Random Effects and Home Runs

statistics
r
baseball
Author

Mark Jurries II

Published

February 6, 2026

I recently was reading “Multilevel Modeling in Baseball” by Jim Albert, in which he used a random effects model to show how much influence hitters vs pitchers had on various stats. It showed that hitters have a much higher contribution to home run rates, which checks out. It also got me thinking - which pitchers perhaps saw more HR just because of who they faced?

I used 2025 play by play data from Retrosheet. I also decided to add park to the random effects model, since some parks (i.e. Wrigley) play more as home run parks than others. We’ll run the model, then predict for each plate appearance the probability of a home run. We’ll then sum up those probabilities and compare to actuals, first for pitchers and then for batters, and compare to actual. If you’re thinking “this sounds a lot like Expected Goals*”, well, the premise very much is. A better model would account for pitch type, wind speed, etc., but this fairly simple approach should yield some interesting results.

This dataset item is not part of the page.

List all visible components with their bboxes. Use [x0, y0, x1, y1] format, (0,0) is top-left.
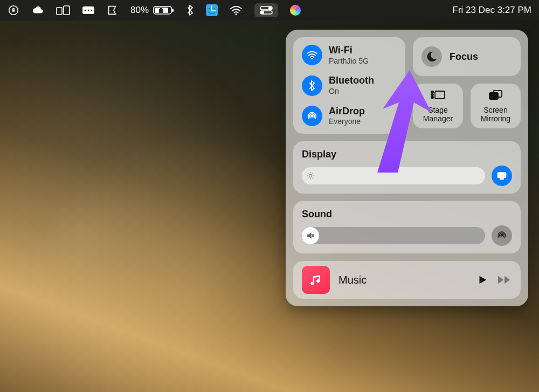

*I find xG to be helpful, and the same concept is what drives Outs Above Average.
Show the code
library(hrbrthemes)
library(janitor)
library(gt)
library(gtExtras)
library(tidyverse)
library(lme4)

#read retrosheet data
mlb_2025 <- read_csv('2025plays.csv')
players <- read_csv('biofile0.csv') %>%
  mutate(player_name = paste0(usename, ' ', lastname)) %>%
  select(id, player_name)

#filter out stolen base events
mlb_2025 <- mlb_2025 %>%
  filter(sb2 == 0 & sb3 == 0 & cs2 == 0 & cs3 == 0)

#run our random effects model
hr_fit <- glmer(hr ~ (1 | pitcher) + (1 | batter) + (1 | site),
                data = mlb_2025,
                family = binomial)

#create predictions. To extract standard errors, we need to predict
#on the log scale, so we'll munge the predictions to transform.
hr_pred <- predict(hr_fit, mlb_2025, se.fit = TRUE, type = "link")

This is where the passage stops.